The Conquest Of Fear – by Gerry Hogan
…it has always seemed to me that 90 percent of golfers never manage to extract from golf more than 10 percent of the pleasure that the game offers. This is a very sad state of affairs, and if this book did more than help readers get more enjoyment from golf by reshaping their attitude to it, then I feel it had succeeded. Golf is a game of penalties-the trees and the water and the sand aren’t put on the golf course for golfers to admire but for golfers to fear. Yet what precisely is the golfer afraid of? The trees and water and sand cannot themselves do any harm. No, the cause of the fear is the system of penalties-the numbers game.
Humans have been rearranging the landscape for thousands of years, but only in a few instances have they succeeded in matching or improving on the beauty of nature. The golf course is often one of them. The hours you spend going around the course ought to be hours of delight and freedom from everyday cares. The golfer might well respond to this by saying, sure, he would enjoy the delights of the course a lot more if he could only hit the ball a lot better. Well, herein lies a paradox. You first must learn to hit the ball without fear of the possible consequences and, only after that to write down the numbers. This not to say you should adopt a bill-at-the-gate attitude. Rather, you should first weigh up all the variables; second, decide what you have to do; and third, execute that decision without fear of what may happen.

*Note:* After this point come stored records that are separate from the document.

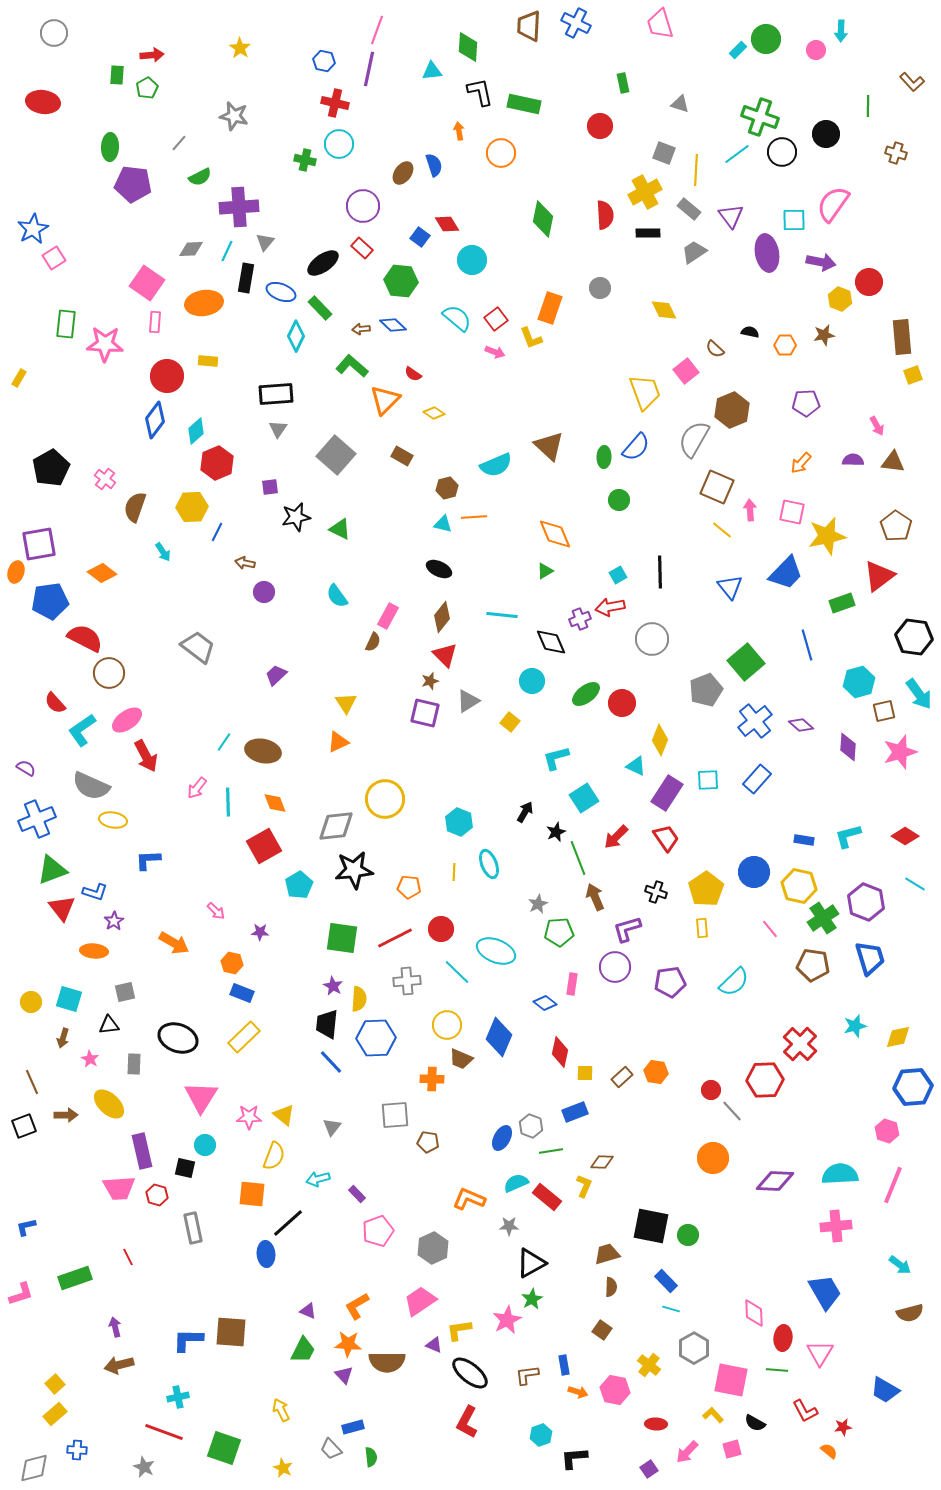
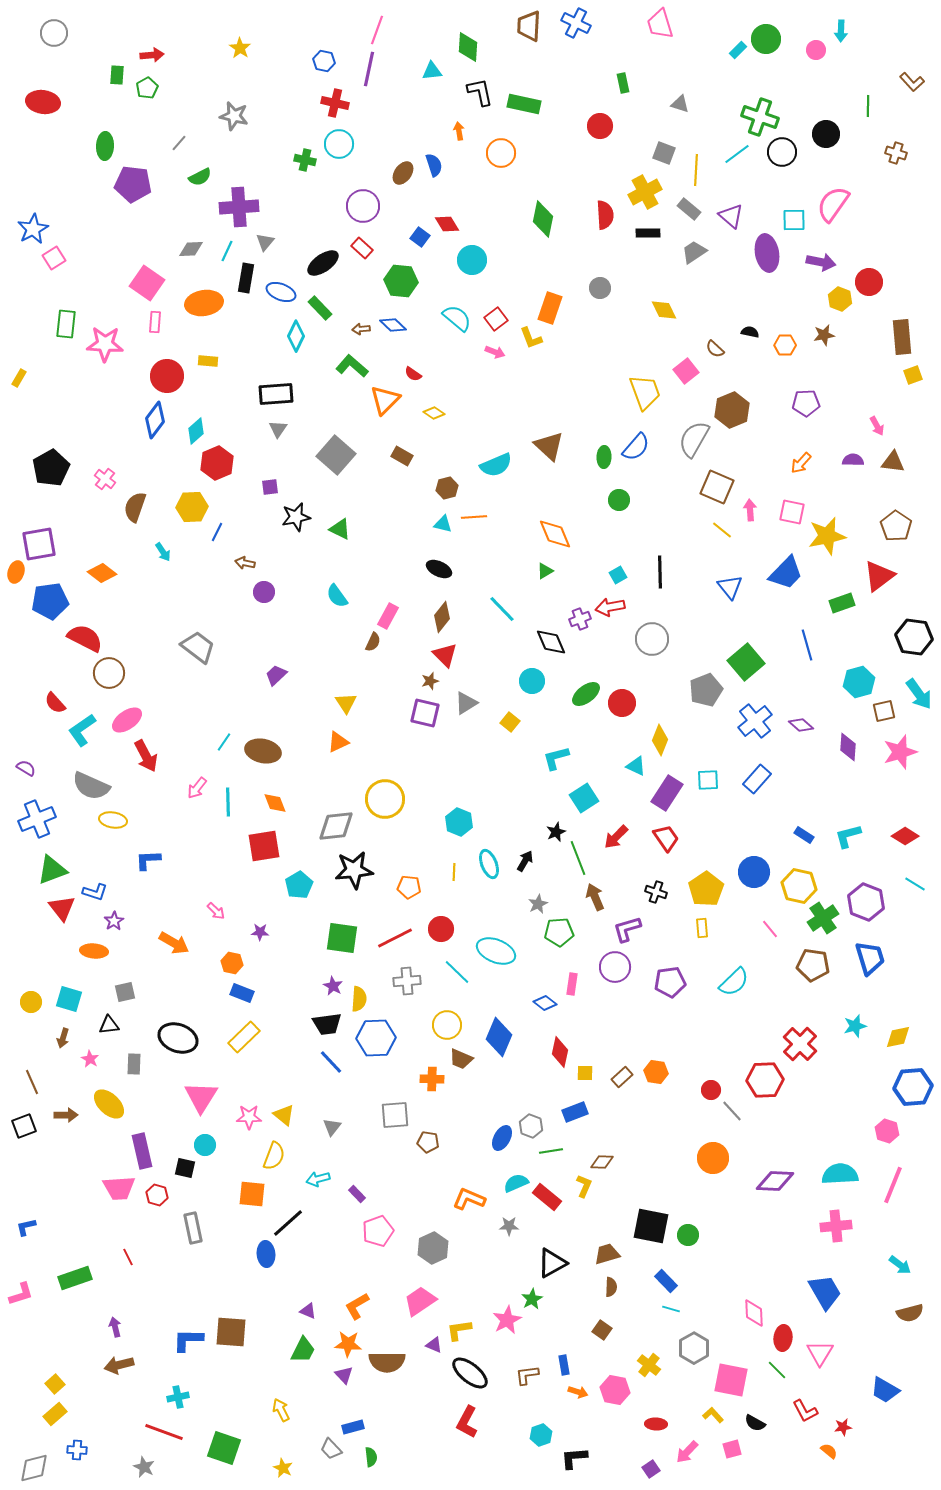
green ellipse at (110, 147): moved 5 px left, 1 px up
purple triangle at (731, 216): rotated 12 degrees counterclockwise
cyan line at (502, 615): moved 6 px up; rotated 40 degrees clockwise
gray triangle at (468, 701): moved 2 px left, 2 px down
black arrow at (525, 812): moved 49 px down
blue rectangle at (804, 840): moved 5 px up; rotated 24 degrees clockwise
red square at (264, 846): rotated 20 degrees clockwise
black trapezoid at (327, 1024): rotated 104 degrees counterclockwise
black triangle at (531, 1263): moved 21 px right
green line at (777, 1370): rotated 40 degrees clockwise
purple square at (649, 1469): moved 2 px right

What I have suggested here is actually the essence of positive thinking. It leaves the golfer no way out, no easy excuse path, no cushions. Either you have the courage to do what you have decided should be done or you don’t have it. If you don’t have it, you cannot buy it, steal it or disguise from yourself the fact that you don’t have it. Courage has to be earned the hard way. You can but books and videos and study how the champions swing a club, but that alone can never make you a great player. If you watch, say, Jack Nicklaus in action, all you see is the external, visible dimension of his golf swing. You don’t see the courage that underpins every shot that he plays. Courage is the fuel that drives the human machine to greater heights. If you want to play like Nicklaus, I suggest you have a long, hard talk with yourself before you go pounding thousands of balls a week in pursuit of a dream. Nicklaus freed himself of fear, so he was able to soar like an eagle. If fear has reduced you to a sparrow, no amount of lessons or new clubs will help you fly any higher…
…Here is a rule of thumb that has served me well over the years: if you don’t like something, change it. If you meet it head-on but cannot change it, then walk away from it and forget it. If you choose to do neither of these, then learn to live with the misery that will surely come your way….
…You might collect a few scars by taking this positive approach, but remember that scars are always found on heroes, rarely on cowards.
What do you think? Does that article motivate you to get out and hit the golf ball? It certainly fired me up and changed my perspective on the game.